▸ **Transcribed page contents**
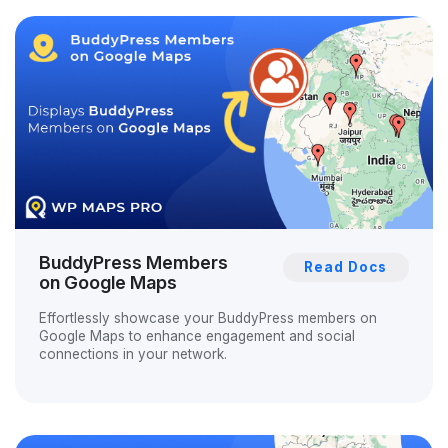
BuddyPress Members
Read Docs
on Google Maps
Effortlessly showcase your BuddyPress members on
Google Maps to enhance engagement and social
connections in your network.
--
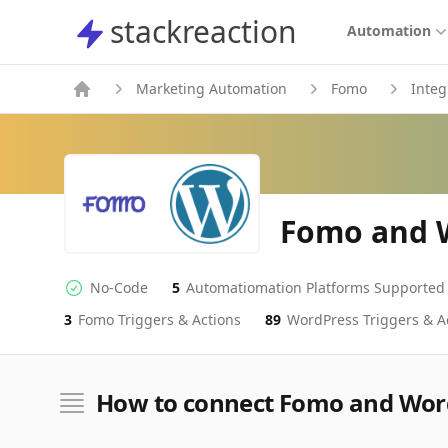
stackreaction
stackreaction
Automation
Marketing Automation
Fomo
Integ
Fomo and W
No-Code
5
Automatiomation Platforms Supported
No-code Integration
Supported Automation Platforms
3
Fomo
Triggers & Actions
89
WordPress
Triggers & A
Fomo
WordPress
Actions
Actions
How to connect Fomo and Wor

▸ **Assigned task**
The expected answer is one number: how many lines above contain "BuddyPress".

▸ **Completed task**
2